Cognitive Deficits Persist Through Bipolar Disorder Remission

Article

Medications might confer only marginal benefit for cognitive deficits in bipolar disorder.

Historically, psychiatrists believed that patients with bipolar disorder (BPD) recovered fully between mood episodes and experienced no residual symptoms during remission. Now, recent findings indicate that this may not be true.

Bipolar patients exhibit cognitive impairment during mood states, and that impairment persists during euthymia. These cognitive deficits contribute to functional impairment and can create a heavy burden of symptoms and societal costs, in addition to a clinical management conundrum. To top it off, the FDA has not yet approved any drug therapy for the management of cognitive deficits in BPD.

Psychiatry practitioners from the University of Texas Health Science Center at Houston addressed the challenge of cognitive impairment in BPD in a recent paper that appeared as an early electronic publication in the American Journal of Therapeutics on November 7, 2014. In that article, the authors described the pharmacological and nonpharmacological treatment of cognitive deficits among bipolar patients.

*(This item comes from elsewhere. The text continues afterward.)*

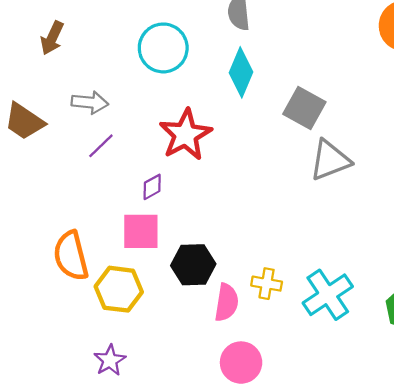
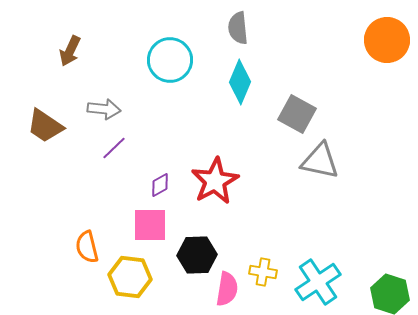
red star: (185, 135) -> (215, 181), moved
gray triangle: (330, 160) -> (320, 161), turned 33
orange semicircle: (71, 256) -> (87, 247), size x0.7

Poor verbal memory, psychomotor speed, and response inhibition may be cognitive indicators of genetic vulnerability to BPD, the researchers explained. Among the agents traditionally prescribed and dispensed for the mental disorder:

  • Lithium has been associated with few cognitive effects.
  • Anticonvulsants have been linked to psychomotor retardation and memory and attentional decline.
  • Antipsychotics’ cognitive effects have only been examined in a few BPD studies.

A number of other agents—including cholinesterase inhibitors, memantine, mifepristone, intranasal insulin, pramipexole, herbal agents, and supplements—have been tested as treatments for BPD’s cognitive deficits, but the results have been mixed. The authors suggested that medications might confer only marginal benefit for cognitive deficits, as scientists have not yet determined which deficits are more likely to respond to therapeutic interventions.

Nevertheless, 2 nonpharmacological interventions seem promising:

  • Cognitive remediation, which is a form of neuropsychological rehabilitation that uses training-based intervention focused on improving cognitive processes by compensatory and adaptive strategies, and
  • Noninvasive brain stimulation techniques, including transcranial magnetic stimulation.

Still, more research is needed to determine whether those processes help patients with BPD.

The researchers highlighted the growing evidence that inflammatory processes underlie BPD’s pathophysiology, noting correlations between inflammatory cytokines and cognitive impairment—a promising avenue of exploration into the mental disorder.